Dubai: The Gulf economies must guard against potential consequences of the latest round of economic challenges faced by Europe and the United States, a top banker said.

"With subdued GDP growth ahead, inflation risks are rather low and will give Western central banks the possibility to continue with their loose monetary policy," Rohit Walia, Executive Vice-Chairman and CEO, Bank Sarasin-Alpen and Alpen Capital Group, told Gulf News in an exclusive interview.

"GCC economies also have to prepare for some challenges ahead. Weaker global GDP growth is likely to put some pressure on oil prices," he said. 

Gulf News: How do you see the global economy after the recent fiasco over the extension of US debts and rating downgrade?

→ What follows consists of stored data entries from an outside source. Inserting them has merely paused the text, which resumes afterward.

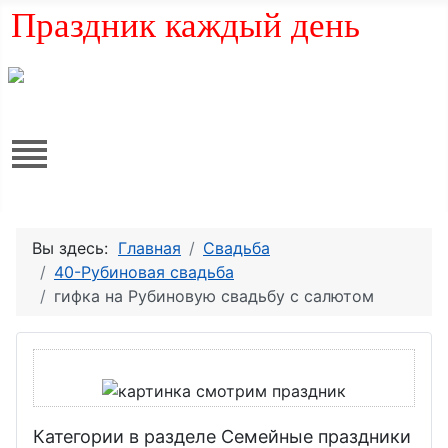
Праздник каждый день
Вы здесь:
Главная
Свадьба
40-Рубиновая свадьба
гифка на Рубиновую свадьбу с салютом
Категории в разделе Семейные праздники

Rohit Walia: The global economy faces a difficult second half of the year. The US economy is possibly on the brink of recession after the turmoil in US politics and in Western financial markets [especially the uncertainties stemming from the Eurozone debt crisis] aggravated the downturn seen in the US economy in the first half of the year. European economies also show clear signs of weakness as the strong momentum seen in the German economy in the first quarter of this year has faded. Emerging market growth is robust but the recent rate hikes by emerging market central banks in order to fight inflation will dampen the growth outlook in the second half of the year.

 Do you see any potential impact on the GCC economies, banks' lending operations and corporates?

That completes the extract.